Mit 45.000 Euro um die Wette segeln

VonSandra-Valeska Bruhns

Die Segel-Bundesliga startet dieses Wochenende in die dritte Saison. Das Ligasystem beschert dem Sport eine hohe mediale Aufmerksamkeit und macht die Teams der einzelnen Vereine auch für Sponsoren attraktiv.

Die Boote der 470er-Klasse fahren bei einer Wettfahrt auf der Kieler Woche. dpa

Teamgefühl

Die Boote der 470er-Klasse fahren bei einer Wettfahrt auf der Kieler Woche.

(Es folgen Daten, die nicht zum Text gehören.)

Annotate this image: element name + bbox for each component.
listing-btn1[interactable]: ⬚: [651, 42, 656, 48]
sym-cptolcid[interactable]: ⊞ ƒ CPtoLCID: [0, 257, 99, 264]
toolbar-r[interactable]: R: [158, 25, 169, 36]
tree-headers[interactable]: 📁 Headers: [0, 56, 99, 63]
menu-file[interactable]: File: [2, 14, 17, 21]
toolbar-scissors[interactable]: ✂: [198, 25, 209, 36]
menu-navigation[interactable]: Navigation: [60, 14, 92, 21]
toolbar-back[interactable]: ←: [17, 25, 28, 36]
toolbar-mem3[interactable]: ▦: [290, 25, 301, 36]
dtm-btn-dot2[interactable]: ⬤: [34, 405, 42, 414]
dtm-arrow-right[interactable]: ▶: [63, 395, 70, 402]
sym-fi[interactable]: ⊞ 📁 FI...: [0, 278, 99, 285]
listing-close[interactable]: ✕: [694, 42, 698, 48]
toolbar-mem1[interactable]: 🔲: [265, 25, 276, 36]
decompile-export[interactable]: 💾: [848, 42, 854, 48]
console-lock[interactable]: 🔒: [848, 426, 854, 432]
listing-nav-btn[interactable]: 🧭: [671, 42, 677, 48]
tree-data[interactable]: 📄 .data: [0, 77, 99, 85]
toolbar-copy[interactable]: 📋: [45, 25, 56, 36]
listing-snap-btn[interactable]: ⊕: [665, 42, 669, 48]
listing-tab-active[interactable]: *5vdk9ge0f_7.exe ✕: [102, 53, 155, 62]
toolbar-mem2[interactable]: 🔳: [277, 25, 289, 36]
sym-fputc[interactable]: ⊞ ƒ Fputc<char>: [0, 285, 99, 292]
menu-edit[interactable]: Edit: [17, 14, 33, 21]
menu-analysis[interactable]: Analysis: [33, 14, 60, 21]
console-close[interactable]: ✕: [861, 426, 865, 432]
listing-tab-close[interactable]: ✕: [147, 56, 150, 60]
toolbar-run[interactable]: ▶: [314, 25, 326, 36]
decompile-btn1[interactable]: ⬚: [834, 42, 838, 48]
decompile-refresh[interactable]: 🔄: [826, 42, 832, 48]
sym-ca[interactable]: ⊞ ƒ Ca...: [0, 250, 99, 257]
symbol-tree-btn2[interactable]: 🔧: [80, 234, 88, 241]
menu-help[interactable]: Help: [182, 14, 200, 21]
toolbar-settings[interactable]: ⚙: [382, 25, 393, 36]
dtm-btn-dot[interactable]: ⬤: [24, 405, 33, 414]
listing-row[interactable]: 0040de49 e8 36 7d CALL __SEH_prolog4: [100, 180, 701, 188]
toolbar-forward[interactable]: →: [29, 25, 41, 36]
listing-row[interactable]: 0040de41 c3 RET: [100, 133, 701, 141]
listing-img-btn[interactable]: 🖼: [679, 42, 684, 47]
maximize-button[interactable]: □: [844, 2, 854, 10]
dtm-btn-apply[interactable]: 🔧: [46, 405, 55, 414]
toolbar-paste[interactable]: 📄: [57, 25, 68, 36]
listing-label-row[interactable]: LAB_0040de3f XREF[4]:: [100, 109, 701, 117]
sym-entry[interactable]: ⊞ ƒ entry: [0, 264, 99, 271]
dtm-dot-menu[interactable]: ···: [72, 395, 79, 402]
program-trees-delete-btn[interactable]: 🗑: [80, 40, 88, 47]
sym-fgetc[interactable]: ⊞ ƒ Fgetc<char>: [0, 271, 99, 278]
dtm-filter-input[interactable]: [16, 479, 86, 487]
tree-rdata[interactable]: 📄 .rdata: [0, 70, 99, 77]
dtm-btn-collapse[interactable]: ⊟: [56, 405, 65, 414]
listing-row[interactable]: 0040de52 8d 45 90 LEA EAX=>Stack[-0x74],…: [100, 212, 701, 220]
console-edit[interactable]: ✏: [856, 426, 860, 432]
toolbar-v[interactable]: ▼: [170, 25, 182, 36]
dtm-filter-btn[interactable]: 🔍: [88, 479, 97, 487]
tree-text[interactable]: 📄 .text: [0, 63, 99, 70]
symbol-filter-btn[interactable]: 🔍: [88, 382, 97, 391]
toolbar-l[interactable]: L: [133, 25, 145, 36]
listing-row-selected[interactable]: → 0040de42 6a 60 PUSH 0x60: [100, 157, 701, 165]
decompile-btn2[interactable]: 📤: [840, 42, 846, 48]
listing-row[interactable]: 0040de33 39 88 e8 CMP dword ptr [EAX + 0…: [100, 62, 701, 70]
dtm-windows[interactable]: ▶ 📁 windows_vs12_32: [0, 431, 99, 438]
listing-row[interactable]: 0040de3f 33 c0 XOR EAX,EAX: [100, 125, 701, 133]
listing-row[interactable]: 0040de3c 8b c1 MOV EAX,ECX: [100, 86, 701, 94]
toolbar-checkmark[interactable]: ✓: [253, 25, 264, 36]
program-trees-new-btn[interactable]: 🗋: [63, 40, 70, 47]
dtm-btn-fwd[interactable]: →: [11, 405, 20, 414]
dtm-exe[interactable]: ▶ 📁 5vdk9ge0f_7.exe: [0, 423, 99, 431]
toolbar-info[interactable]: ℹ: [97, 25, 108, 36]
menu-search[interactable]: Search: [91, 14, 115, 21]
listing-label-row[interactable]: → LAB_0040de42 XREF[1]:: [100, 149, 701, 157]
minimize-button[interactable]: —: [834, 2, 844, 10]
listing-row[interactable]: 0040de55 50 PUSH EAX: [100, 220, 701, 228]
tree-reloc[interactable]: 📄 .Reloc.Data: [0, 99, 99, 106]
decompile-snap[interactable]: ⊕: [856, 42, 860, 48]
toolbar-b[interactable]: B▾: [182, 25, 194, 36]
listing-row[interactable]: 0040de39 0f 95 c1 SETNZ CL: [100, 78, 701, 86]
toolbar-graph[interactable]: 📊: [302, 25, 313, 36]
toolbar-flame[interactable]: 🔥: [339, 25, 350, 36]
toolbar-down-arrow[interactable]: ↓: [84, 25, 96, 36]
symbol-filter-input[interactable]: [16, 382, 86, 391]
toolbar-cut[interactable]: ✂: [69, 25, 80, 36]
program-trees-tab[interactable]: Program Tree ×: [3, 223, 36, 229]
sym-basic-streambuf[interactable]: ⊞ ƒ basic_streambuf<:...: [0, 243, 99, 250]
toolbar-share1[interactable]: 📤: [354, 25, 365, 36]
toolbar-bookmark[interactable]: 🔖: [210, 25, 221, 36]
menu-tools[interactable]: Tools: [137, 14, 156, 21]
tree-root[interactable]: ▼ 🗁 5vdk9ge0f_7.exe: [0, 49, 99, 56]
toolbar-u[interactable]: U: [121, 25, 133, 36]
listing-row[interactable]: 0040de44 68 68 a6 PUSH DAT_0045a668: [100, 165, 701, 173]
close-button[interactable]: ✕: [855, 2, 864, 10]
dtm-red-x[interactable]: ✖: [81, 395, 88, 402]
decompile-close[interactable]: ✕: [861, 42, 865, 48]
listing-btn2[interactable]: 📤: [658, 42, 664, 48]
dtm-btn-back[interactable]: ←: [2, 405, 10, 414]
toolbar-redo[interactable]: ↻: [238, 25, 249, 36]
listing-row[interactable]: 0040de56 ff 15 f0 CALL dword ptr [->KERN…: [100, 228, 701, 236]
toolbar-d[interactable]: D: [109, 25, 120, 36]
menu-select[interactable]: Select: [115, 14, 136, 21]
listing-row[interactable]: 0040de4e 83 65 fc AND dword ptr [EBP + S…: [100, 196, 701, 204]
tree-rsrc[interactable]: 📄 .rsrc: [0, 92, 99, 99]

Dieses Wochenende finden auf dem Starnberger See die ersten Regatten der Saison 2015 der Segel-Bundesliga statt. Je 18 Vereine der 1. und 2. Liga segeln in zuschauerfreundlichen, kurzen Wettfahrten gegeneinander. Dabei wird in der 1. Liga auf einheitlichen Booten vom Typ J/70 gesegelt, die Zweitligisten segeln auf B/One Kielbooten.

Gastgeber ist der Deutsche Touring Yacht Club, überraschender Vize-Meister der Saison 2014. In der Liga der Segler mitspielen zu können, hat bei den deutschen Vereinen inzwischen einen hohen Stellenwert. Bei den Regatten geht es um alles, was einen Sport spannend macht: Prestige, Ruhm, Ehre, Taktik, Menschen, Emotionen und dazu eine gute Portion Lokalpatriotismus.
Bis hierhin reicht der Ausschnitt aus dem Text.